EXERCISE PROMPT: Could you output each line below exactly as it appears, excluding any pictures?

INFORMATION PROVIDED:
* * *

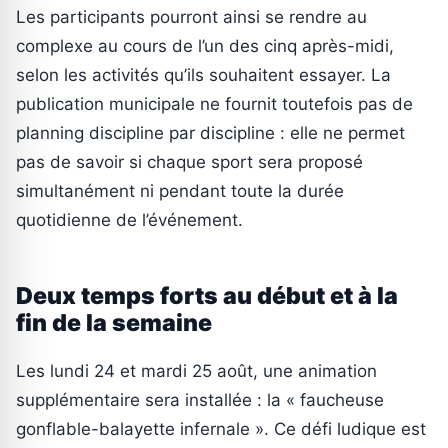
Les participants pourront ainsi se rendre au
complexe au cours de l’un des cinq après-midi,
selon les activités qu’ils souhaitent essayer. La
publication municipale ne fournit toutefois pas de
planning discipline par discipline : elle ne permet
pas de savoir si chaque sport sera proposé
simultanément ni pendant toute la durée
quotidienne de l’événement.
Deux temps forts au début et à la
fin de la semaine
Les lundi 24 et mardi 25 août, une animation
supplémentaire sera installée : la « faucheuse
gonflable-balayette infernale ». Ce défi ludique est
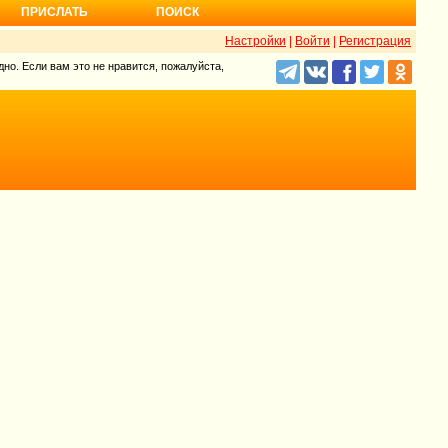
ПРИСЛАТЬ
ПОИСК
Настройки
|
Войти
|
Регистрация
но. Если вам это не нравится, пожалуйста,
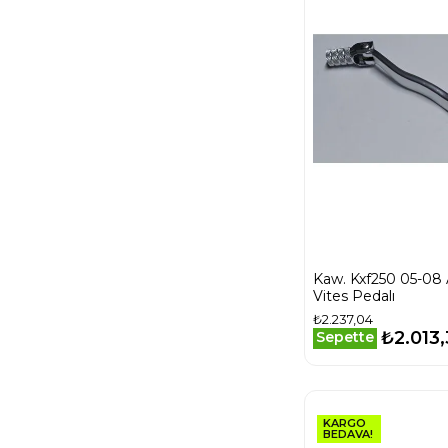
Kaw. Kxf250 05-08 
Vites Pedalı
₺2.237,04
₺2.013
Sepette
KARGO
BEDAVA!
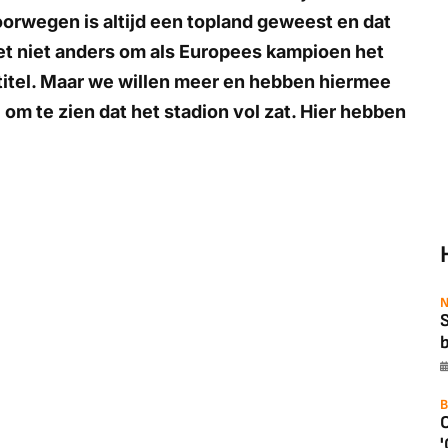
oorwegen is altijd een topland geweest en dat
et niet anders om als Europees kampioen het
 titel. Maar we willen meer en hebben hiermee
om te zien dat het stadion vol zat. Hier hebben
N
b
B
'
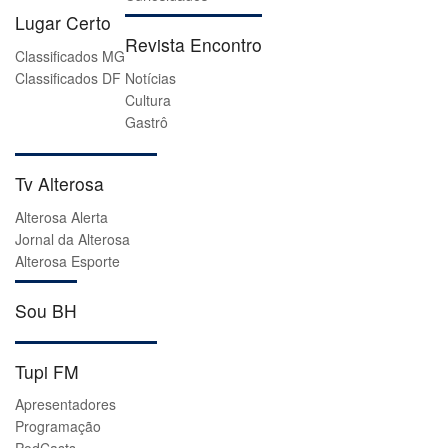
Lugar Certo
Revista Encontro
Classificados MG
Classificados DF
Notícias
Cultura
Gastrô
Tv Alterosa
Alterosa Alerta
Jornal da Alterosa
Alterosa Esporte
Sou BH
Tupi FM
Apresentadores
Programação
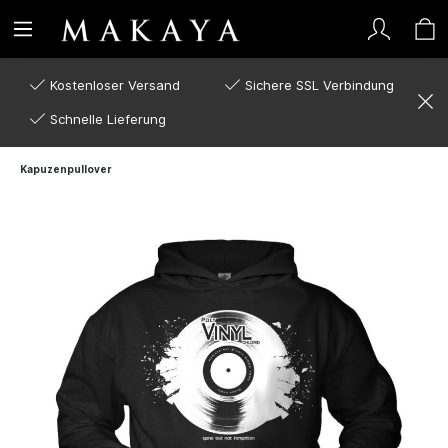
Kostenloser Versand
Sichere SSL Verbindung
Schnelle Lieferung
Kapuzenpullover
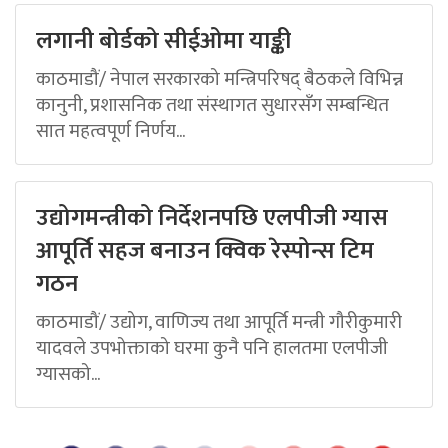
लगानी बोर्डको सीईओमा याङ्की
काठमाडौं/ नेपाल सरकारको मन्त्रिपरिषद् बैठकले विभिन्न
कानुनी, प्रशासनिक तथा संस्थागत सुधारसँग सम्बन्धित
सात महत्वपूर्ण निर्णय...
उद्योगमन्त्रीको निर्देशनपछि एलपीजी ग्यास
आपूर्ति सहज बनाउन क्विक रेस्पोन्स टिम
गठन
काठमाडौं/ उद्योग, वाणिज्य तथा आपूर्ति मन्त्री गौरीकुमारी
यादवले उपभोक्ताको घरमा कुनै पनि हालतमा एलपीजी
ग्यासको...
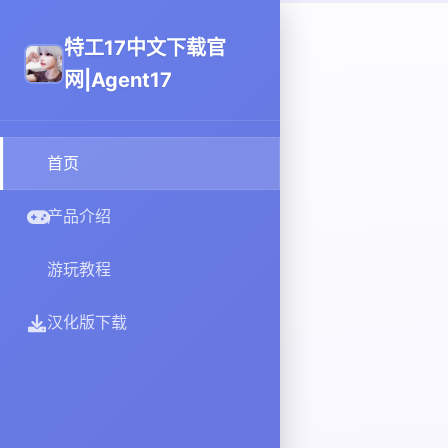
特工17中文下载官
网|Agent17
首页
产品介绍
游玩教程
汉化版下载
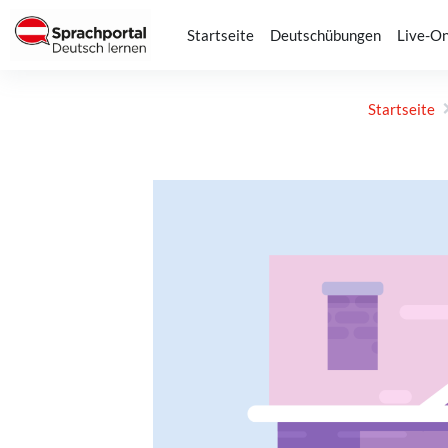
Zum Hauptinhalt
Startseite
Deutschübungen
Live-On
Startseite
Abschlussbedingungen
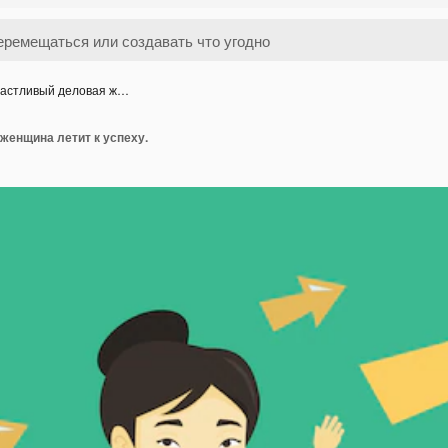
астливый деловая ж…
женщина летит к успеху.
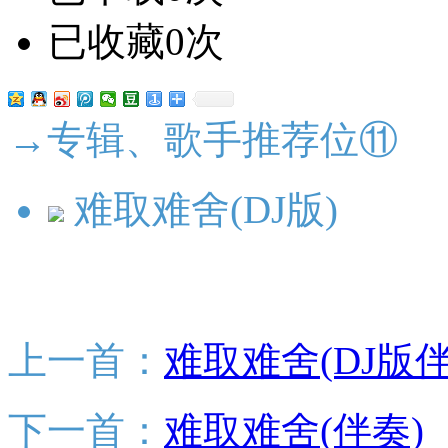
已收藏0次
→专辑、歌手推荐位⑪
难取难舍(DJ版)
上一首：
难取难舍(DJ版伴
下一首：
难取难舍(伴奏)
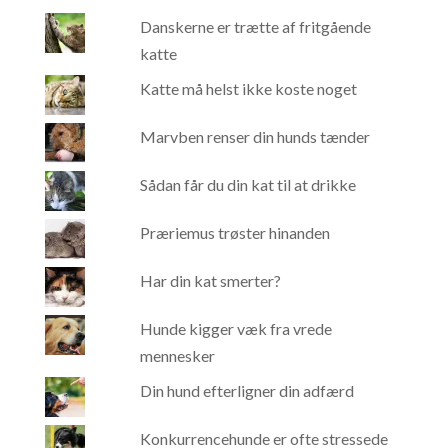
Danskerne er trætte af fritgående
katte
Katte må helst ikke koste noget
Marvben renser din hunds tænder
Sådan får du din kat til at drikke
Præriemus trøster hinanden
Har din kat smerter?
Hunde kigger væk fra vrede
mennesker
Din hund efterligner din adfærd
Konkurrencehunde er ofte stressede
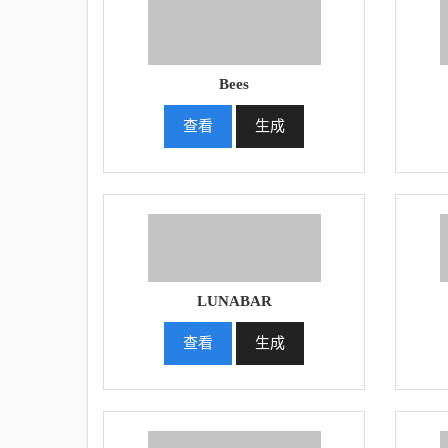
Bees
查看
生成
LUNABAR
查看
生成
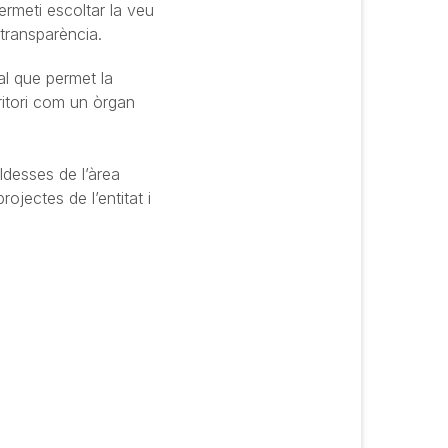
rmeti escoltar la veu
 transparència.
ial que permet la
rritori com un òrgan
ldesses de l’àrea
rojectes de l’entitat i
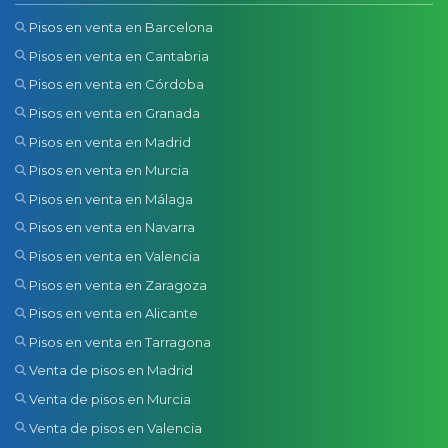
Pisos en venta en Barcelona
Pisos en venta en Cantabria
Pisos en venta en Córdoba
Pisos en venta en Granada
Pisos en venta en Madrid
Pisos en venta en Murcia
Pisos en venta en Málaga
Pisos en venta en Navarra
Pisos en venta en Valencia
Pisos en venta en Zaragoza
Pisos en venta en Alicante
Pisos en venta en Tarragona
Venta de pisos en Madrid
Venta de pisos en Murcia
Venta de pisos en Valencia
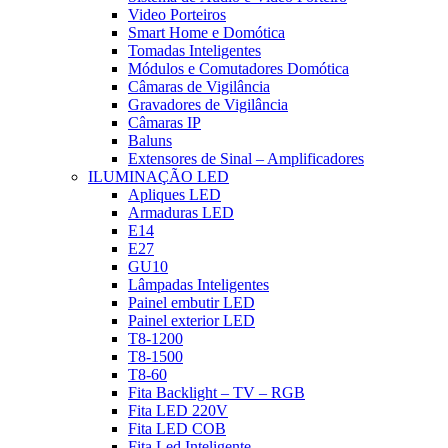
Video Porteiros
Smart Home e Domótica
Tomadas Inteligentes
Módulos e Comutadores Domótica
Câmaras de Vigilância
Gravadores de Vigilância
Câmaras IP
Baluns
Extensores de Sinal – Amplificadores
ILUMINAÇÃO LED
Apliques LED
Armaduras LED
E14
E27
GU10
Lâmpadas Inteligentes
Painel embutir LED
Painel exterior LED
T8-1200
T8-1500
T8-60
Fita Backlight – TV – RGB
Fita LED 220V
Fita LED COB
Fita Led Inteligente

* * *

RESPONSE TO THE EXERCISE:
Les participants pourront ainsi se rendre au
complexe au cours de l’un des cinq après-midi,
selon les activités qu’ils souhaitent essayer. La
publication municipale ne fournit toutefois pas de
planning discipline par discipline : elle ne permet
pas de savoir si chaque sport sera proposé
simultanément ni pendant toute la durée
quotidienne de l’événement.
Deux temps forts au début et à la
fin de la semaine
Les lundi 24 et mardi 25 août, une animation
supplémentaire sera installée : la « faucheuse
gonflable-balayette infernale ». Ce défi ludique est
ПРИСЛАТЬ
ПОИСК
Настройки
|
Войти
|
Регистрация
но. Если вам это не нравится, пожалуйста,
Kaw. Kxf250 05-08 
Vites Pedalı
₺2.237,04
₺2.013
Sepette
KARGO
BEDAVA!
oorwegen is altijd een topland geweest en dat
et niet anders om als Europees kampioen het
 titel. Maar we willen meer en hebben hiermee
om te zien dat het stadion vol zat. Hier hebben
N
b
B
'
Lugar Certo
Revista Encontro
Classificados MG
Classificados DF
Notícias
Cultura
Gastrô
Tv Alterosa
Alterosa Alerta
Jornal da Alterosa
Alterosa Esporte
Sou BH
Tupi FM
Apresentadores
Programação
Kostenloser Versand
Sichere SSL Verbindung
Schnelle Lieferung
Kapuzenpullover
लगानी बोर्डको सीईओमा याङ्की
काठमाडौं/ नेपाल सरकारको मन्त्रिपरिषद् बैठकले विभिन्न
कानुनी, प्रशासनिक तथा संस्थागत सुधारसँग सम्बन्धित
सात महत्वपूर्ण निर्णय...
उद्योगमन्त्रीको निर्देशनपछि एलपीजी ग्यास
आपूर्ति सहज बनाउन क्विक रेस्पोन्स टिम
गठन
काठमाडौं/ उद्योग, वाणिज्य तथा आपूर्ति मन्त्री गौरीकुमारी
यादवले उपभोक्ताको घरमा कुनै पनि हालतमा एलपीजी
ग्यासको...
特工17中文下载官
网|Agent17
首页
产品介绍
游玩教程
汉化版下载
Zum Hauptinhalt
Startseite
Deutschübungen
Live-On
Startseite
Abschlussbedingungen
астливый деловая ж…
женщина летит к успеху.
已收藏0次
→专辑、歌手推荐位⑪
难取难舍(DJ版)
上一首：
难取难舍(DJ版伴
下一首：
难取难舍(伴奏)
Danskerne er trætte af fritgående
katte
Katte må helst ikke koste noget
Marvben renser din hunds tænder
Sådan får du din kat til at drikke
Præriemus trøster hinanden
Har din kat smerter?
Hunde kigger væk fra vrede
mennesker
Din hund efterligner din adfærd
Konkurrencehunde er ofte stressede
Bees
查看
生成
LUNABAR
查看
生成
rmeti escoltar la veu
 transparència.
ial que permet la
rritori com un òrgan
ldesses de l’àrea
rojectes de l’entitat i
Pisos en venta en Barcelona
Pisos en venta en Cantabria
Pisos en venta en Córdoba
Pisos en venta en Granada
Pisos en venta en Madrid
Pisos en venta en Murcia
Pisos en venta en Málaga
Pisos en venta en Navarra
Pisos en venta en Valencia
Pisos en venta en Zaragoza
Pisos en venta en Alicante
Pisos en venta en Tarragona
Venta de pisos en Madrid
Venta de pisos en Murcia
Venta de pisos en Valencia
Video Porteiros
Smart Home e Domótica
Tomadas Inteligentes
Módulos e Comutadores Domótica
Câmaras de Vigilância
Gravadores de Vigilância
Câmaras IP
Baluns
Extensores de Sinal – Amplificadores
ILUMINAÇÃO LED
Apliques LED
Armaduras LED
E14
E27
GU10
Lâmpadas Inteligentes
Painel embutir LED
Painel exterior LED
T8-1200
T8-1500
T8-60
Fita Backlight – TV – RGB
Fita LED 220V
Fita LED COB
Fita Led Inteligente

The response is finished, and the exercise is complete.